User-agent: Googlebot
Disallow: /blog/index.php/feed/$
Disallow: /blog/index.php/feed/rss/$
Disallow: /blog/index.php/trackback/$
User-agent: *
Disallow: /blog/index.php/wp-
Disallow: /blog/index.php/feed/
Disallow: /blog/index.php/trackback/
Disallow: /blog/index.php/rss/
Disallow: /blog/index.php/comments/feed/
Disallow: /blog/index.php/page/
Disallow: /blog/index.php/date/
Disallow: /blog/index.php/comments/
Disallow: /rsscb
Disallow: /index.php
Disallow: /category/
Here is the post about why these are included?
http://www.earnersblog.com/removing-supplementa...
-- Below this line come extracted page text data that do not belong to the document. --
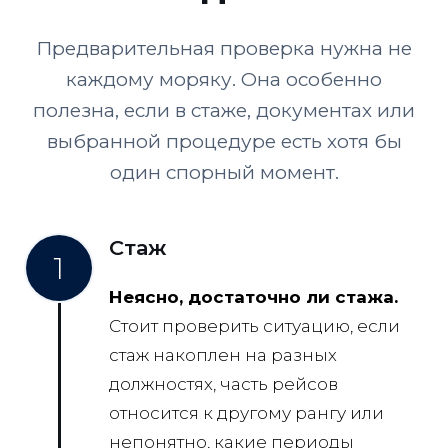
Предварительная проверка нужна не
каждому моряку. Она особенно
полезна, если в стаже, документах или
выбранной процедуре есть хотя бы
один спорный момент.
Стаж
1
Неясно, достаточно ли стажа.
Стоит проверить ситуацию, если
стаж накоплен на разных
должностях, часть рейсов
относится к другому рангу или
непонятно, какие периоды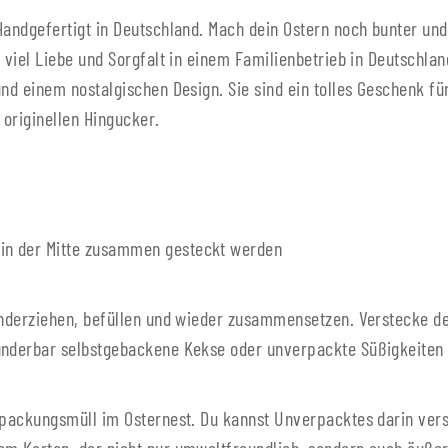
Handgefertigt in Deutschland. Mach dein Ostern noch bunter und
 viel Liebe und Sorgfalt in einem Familienbetrieb in Deutschlan
und einem nostalgischen Design. Sie sind ein tolles Geschenk f
originellen Hingucker.
ie in der Mitte zusammen gesteckt werden
nanderziehen, befüllen und wieder zusammensetzen. Verstecke d
underbar selbstgebackene Kekse oder unverpackte Süßigkeiten 
erpackungsmüll im Osternest. Du kannst Unverpacktes darin ve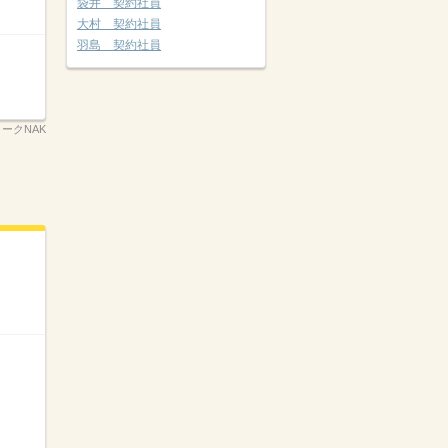
袋井 契約社員
大村 契約社員
羽島 契約社員
ークNAK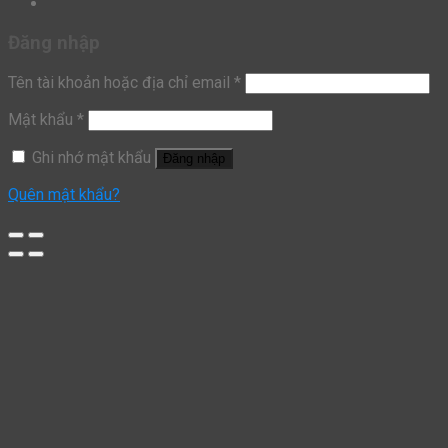
Đăng nhập
Tên tài khoản hoặc địa chỉ email
*
Mật khẩu
*
Ghi nhớ mật khẩu
Đăng nhập
Quên mật khẩu?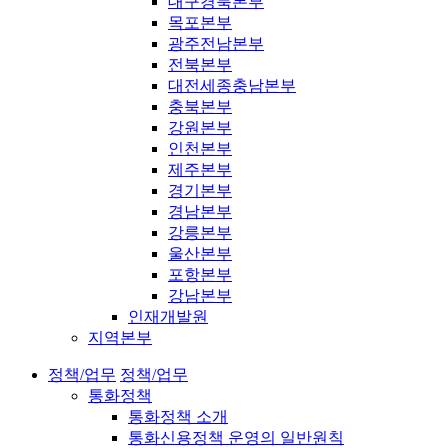
대구경북본부
목포본부
광주전남본부
전북본부
대전세종충남본부
충북본부
강원본부
인천본부
제주본부
경기본부
경남본부
강릉본부
울산본부
포항본부
강남본부
인재개발원
지역본부
정책/업무
정책/업무
통화정책
통화정책 소개
통화신용정책 운영의 일반원칙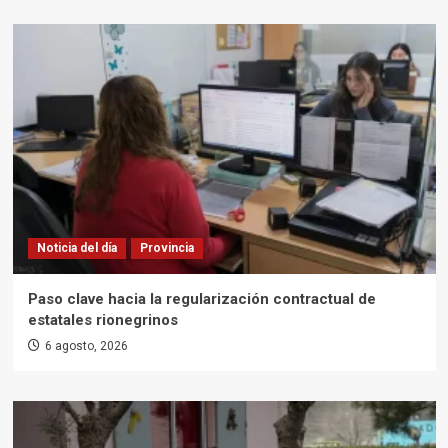
Noticia del día
Provincia
Paso clave hacia la regularización contractual de
estatales rionegrinos
6 agosto, 2026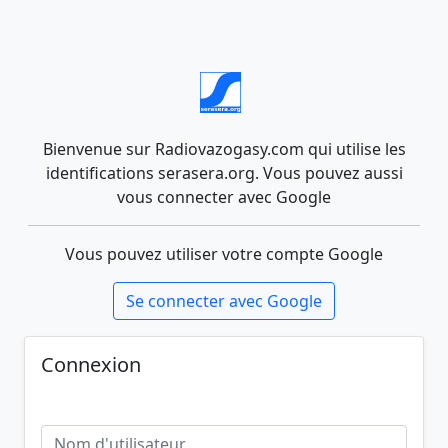
Bienvenue sur Radiovazogasy.com qui utilise les
identifications serasera.org. Vous pouvez aussi
vous connecter avec Google
Vous pouvez utiliser votre compte Google
Se connecter avec Google
Connexion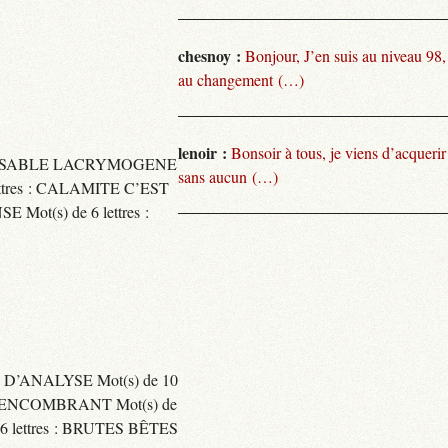
chesnoy :
Bonjour, J’en suis au niveau 98
au changement (…)
lenoir :
Bonsoir à tous, je viens d’acquer
TARISSABLE LACRYMOGENE
sans aucun (…)
tres : CALAMITE C’EST
t(s) de 6 lettres :
 D’ANALYSE Mot(s) de 10
ENCOMBRANT Mot(s) de
 lettres : BRUTES BÊTES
I'm sure you guys will spot numerous errors with my 1st site so be kind!! main problem at the moment is I have several pages in the main index but a hell of a lot in the supplementary results... including some of my main pages!
I need a basic robots.txt to get the stuff out the supplementary into the main index...
I currently have no robots.txt at all
www.jdelectricalgrantham.co.uk
Help would be very much appreciated.
cheers
I am a newbie to blogging. I blog from the new blogger platform. Is it possible to add the robots.txt in that and if so, can you please tell me how to do so? As of now, I think I have nil traffic. I would like to build it up and monetise it.
Eternalsoul
I've never used blogger, so I wouldn't know.
@tom
adding a robots.txt file should be useful for all sites. What you need to do is go through your site, and think through what pages you want appearing and which you don't. You can also use ‘site:www.YOURDOMAIN.COM -view ***‘ to see what pages are currently appearing the index, to see what things Google is currently picking up that you rather they didn't
I love this article, I've been giving the robots issue some thought but have been mostly confused till now. I will probably give your robots file a try on my blog soon.
I 've got a few questions - hopefully you'll have the time to see them:
1. I have currently 732 supp pages (on my other blog) and most of them are Share-this pages generated by the plugin Share this. I'm thinking it'd be a good idea to unindex these. What's your opinion, and how do I include this piece of instruction in robots.txt?
2. I've read that unindexing feeds will prevent my blog from being included in Google Blog Search. Do you know if that's true?
3. What kind of Wordpress page has /date/ in the permalink? Is it daily archive pages?
Thank you, and I really appreciate the way you share your discoveries
Ana
1. Looking at the sahre this url it looks like the structure is: sitename/?p=1923&akst;_action=share-this, so
Disallow: /?p=$shoudl do the trick I think2.Not sure - anyone else?
3. Yes
I ended up putting the robots file back and now the supplemental links has been updated, mine dropped from around 2000 to 250! Whether that will make a big difference to my ranking and traffic, we'll see, but it sure sounds good in terms of supplemental links for what it's worth.
What command should I sue:
1. Disallow: /news/welcome/
2. Disallow: /*/welcome/
3. Disallow: /welcome
I know number 1 should be 100% works. But sometimes, I don't want to type the exact path.
As for number 2, I think it works for google and yahoo bot only. I only these 2 which accept "*".
As for number 3, I don't know whether it works or not. As for as I understand, with or without "/" make a big differences. With "/", you are saying to that directory only. Without "/", you are saying anything start from /welcome. Please correct me if I am wrong.
So the subdirectory news/welcome also start from /welcome, so I can't sure whether Disallow: /welcome will block this subdirectory or not.
User-agent: Googlebot
Disallow: /*/welcome/$
User-agent: *
Disallow: /news/welcome/
Hoepfully someone else will confirm
In three weeks, the number of links in Google's index increased by 5 times!